[EXERCISE DESCRIPTION]
Would you please transcribe, exactly as written, the lines of the entries below starting at the one that holds "haven’t done very" and ending at the one that holds "2020-11-24 - 21:02", both included?

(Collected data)

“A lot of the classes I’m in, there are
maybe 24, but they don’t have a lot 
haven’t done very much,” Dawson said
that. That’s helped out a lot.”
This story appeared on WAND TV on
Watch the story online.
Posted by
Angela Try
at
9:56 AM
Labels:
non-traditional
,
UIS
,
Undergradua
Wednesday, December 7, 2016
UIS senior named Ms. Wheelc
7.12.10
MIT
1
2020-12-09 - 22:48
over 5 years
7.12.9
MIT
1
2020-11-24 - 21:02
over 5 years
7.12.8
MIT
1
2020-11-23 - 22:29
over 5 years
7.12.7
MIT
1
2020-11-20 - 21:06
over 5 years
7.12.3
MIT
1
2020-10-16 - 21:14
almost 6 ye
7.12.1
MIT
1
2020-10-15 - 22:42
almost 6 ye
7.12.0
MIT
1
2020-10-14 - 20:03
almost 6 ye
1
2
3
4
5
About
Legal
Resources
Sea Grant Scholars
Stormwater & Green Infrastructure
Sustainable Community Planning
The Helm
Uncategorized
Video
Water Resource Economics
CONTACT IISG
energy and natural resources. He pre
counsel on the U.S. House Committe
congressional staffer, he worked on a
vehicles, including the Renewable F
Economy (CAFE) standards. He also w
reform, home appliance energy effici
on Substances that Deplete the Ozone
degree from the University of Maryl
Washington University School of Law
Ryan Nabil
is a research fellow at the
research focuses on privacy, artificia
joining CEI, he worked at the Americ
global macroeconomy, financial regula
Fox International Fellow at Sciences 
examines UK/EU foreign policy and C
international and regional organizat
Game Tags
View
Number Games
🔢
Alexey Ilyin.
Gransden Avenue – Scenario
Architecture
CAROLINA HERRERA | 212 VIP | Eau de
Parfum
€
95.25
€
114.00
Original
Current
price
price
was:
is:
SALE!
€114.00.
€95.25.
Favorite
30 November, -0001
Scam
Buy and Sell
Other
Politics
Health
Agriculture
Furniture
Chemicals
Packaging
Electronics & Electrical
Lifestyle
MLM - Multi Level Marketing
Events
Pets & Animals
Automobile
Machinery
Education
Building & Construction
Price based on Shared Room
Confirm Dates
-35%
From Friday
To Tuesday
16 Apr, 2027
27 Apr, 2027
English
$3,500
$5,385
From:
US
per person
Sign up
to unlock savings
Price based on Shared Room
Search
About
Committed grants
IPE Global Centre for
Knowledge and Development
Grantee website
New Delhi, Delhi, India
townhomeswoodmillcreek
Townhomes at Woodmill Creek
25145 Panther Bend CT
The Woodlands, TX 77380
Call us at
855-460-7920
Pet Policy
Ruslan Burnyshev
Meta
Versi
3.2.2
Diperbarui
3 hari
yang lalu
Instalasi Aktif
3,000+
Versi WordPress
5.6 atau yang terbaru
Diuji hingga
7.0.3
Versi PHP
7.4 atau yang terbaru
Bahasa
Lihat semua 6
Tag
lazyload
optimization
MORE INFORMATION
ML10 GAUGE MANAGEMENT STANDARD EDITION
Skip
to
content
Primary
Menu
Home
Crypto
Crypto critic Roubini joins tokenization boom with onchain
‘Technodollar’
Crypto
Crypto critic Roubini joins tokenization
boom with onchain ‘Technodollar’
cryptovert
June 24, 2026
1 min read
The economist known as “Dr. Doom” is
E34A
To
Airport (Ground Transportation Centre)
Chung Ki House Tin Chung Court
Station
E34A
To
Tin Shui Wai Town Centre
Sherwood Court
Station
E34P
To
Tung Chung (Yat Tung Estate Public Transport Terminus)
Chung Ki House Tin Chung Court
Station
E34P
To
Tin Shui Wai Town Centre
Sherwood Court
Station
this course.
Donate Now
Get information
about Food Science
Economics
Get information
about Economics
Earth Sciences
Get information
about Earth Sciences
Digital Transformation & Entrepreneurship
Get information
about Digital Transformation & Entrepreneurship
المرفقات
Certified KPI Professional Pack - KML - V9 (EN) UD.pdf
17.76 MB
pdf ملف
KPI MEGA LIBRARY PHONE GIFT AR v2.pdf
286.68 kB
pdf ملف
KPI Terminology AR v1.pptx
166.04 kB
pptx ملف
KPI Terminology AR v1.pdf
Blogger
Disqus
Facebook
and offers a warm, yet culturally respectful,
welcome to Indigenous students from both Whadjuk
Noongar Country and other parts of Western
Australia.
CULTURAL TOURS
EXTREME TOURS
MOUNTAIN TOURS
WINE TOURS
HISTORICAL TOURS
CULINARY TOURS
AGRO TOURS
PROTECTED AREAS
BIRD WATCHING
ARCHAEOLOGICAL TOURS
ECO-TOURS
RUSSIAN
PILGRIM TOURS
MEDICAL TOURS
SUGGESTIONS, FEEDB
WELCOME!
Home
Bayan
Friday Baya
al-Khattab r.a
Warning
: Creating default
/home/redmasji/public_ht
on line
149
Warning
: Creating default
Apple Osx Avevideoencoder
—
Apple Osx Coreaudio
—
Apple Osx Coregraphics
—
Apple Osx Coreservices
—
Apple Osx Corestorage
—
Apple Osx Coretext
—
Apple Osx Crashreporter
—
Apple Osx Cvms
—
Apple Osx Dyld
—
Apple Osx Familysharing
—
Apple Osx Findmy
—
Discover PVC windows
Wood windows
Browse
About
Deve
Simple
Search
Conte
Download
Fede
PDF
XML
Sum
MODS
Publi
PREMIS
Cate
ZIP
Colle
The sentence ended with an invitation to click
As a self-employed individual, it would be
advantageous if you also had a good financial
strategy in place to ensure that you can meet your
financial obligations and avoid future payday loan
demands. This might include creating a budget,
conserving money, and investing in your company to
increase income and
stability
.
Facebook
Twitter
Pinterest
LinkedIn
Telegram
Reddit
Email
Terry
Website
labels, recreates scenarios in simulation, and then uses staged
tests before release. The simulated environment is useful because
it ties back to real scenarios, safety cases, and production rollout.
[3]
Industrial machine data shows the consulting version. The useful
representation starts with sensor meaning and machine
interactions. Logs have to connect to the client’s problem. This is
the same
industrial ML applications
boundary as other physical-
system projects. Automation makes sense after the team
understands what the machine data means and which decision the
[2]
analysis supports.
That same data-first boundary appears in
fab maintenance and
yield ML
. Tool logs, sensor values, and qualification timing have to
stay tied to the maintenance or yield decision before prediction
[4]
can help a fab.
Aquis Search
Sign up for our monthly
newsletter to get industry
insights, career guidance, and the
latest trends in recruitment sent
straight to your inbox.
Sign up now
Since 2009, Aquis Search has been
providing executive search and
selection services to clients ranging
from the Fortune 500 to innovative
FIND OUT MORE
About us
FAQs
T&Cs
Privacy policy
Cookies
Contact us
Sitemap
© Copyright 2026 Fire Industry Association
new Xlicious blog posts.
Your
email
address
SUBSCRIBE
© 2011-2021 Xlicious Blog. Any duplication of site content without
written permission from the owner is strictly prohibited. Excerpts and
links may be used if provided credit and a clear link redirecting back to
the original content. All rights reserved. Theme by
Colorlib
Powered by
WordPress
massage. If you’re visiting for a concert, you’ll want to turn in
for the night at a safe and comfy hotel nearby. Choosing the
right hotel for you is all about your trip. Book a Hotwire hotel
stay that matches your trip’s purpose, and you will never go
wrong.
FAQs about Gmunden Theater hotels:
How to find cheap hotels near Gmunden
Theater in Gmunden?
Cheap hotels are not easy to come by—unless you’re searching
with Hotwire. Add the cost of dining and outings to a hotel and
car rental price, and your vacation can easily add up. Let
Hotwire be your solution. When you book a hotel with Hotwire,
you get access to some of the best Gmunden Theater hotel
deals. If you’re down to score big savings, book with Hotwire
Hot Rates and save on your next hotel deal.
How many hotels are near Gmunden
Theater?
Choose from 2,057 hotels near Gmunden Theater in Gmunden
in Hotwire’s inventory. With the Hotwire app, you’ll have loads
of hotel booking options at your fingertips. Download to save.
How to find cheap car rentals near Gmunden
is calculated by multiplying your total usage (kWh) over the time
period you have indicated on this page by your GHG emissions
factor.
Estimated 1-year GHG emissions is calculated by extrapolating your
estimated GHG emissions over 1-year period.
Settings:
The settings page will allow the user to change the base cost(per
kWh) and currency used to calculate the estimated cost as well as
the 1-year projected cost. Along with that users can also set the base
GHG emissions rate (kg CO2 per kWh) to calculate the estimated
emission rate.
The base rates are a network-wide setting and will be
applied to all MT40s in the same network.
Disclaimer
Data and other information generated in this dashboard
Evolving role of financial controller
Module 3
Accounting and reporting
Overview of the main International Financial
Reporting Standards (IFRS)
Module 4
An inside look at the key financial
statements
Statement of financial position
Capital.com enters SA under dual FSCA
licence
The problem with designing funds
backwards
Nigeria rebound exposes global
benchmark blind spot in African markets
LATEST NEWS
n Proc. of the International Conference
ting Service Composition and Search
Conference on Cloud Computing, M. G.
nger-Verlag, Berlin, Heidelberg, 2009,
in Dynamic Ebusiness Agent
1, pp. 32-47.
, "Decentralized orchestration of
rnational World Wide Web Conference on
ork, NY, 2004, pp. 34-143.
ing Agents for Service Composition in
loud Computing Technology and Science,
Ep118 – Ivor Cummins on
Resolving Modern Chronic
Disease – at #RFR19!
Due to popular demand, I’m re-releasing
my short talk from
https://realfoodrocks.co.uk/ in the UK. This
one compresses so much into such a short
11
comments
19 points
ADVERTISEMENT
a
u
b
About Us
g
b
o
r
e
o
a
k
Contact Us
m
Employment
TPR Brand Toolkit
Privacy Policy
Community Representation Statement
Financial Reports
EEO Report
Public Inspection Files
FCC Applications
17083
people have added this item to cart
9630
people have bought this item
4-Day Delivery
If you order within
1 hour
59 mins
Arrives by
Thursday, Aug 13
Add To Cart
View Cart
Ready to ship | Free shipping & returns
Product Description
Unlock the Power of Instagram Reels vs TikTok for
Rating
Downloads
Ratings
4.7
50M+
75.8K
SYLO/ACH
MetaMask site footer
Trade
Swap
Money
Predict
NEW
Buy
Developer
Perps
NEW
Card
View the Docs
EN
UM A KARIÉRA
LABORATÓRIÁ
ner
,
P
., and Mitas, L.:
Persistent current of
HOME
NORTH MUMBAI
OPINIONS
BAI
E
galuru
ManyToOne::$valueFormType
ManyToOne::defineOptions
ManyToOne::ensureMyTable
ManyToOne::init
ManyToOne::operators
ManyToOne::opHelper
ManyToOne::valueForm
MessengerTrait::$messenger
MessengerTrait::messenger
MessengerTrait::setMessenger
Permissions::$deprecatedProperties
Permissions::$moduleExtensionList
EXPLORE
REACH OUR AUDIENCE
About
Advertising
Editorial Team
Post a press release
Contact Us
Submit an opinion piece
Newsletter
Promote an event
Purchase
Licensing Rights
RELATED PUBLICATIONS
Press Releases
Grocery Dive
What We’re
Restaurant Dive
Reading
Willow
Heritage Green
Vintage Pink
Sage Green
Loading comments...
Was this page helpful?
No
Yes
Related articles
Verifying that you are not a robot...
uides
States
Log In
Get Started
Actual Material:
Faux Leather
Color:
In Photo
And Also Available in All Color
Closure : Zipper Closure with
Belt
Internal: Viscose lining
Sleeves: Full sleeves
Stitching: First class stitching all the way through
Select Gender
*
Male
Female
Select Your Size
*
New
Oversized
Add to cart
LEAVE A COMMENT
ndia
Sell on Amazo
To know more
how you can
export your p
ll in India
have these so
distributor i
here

[WORKED SOLUTION]
haven’t done very much,” Dawson said
that. That’s helped out a lot.”
This story appeared on WAND TV on
Watch the story online.
Posted by
Angela Try
at
9:56 AM
Labels:
non-traditional
,
UIS
,
Undergradua
Wednesday, December 7, 2016
UIS senior named Ms. Wheelc
7.12.10
MIT
1
2020-12-09 - 22:48
over 5 years
7.12.9
MIT
1
2020-11-24 - 21:02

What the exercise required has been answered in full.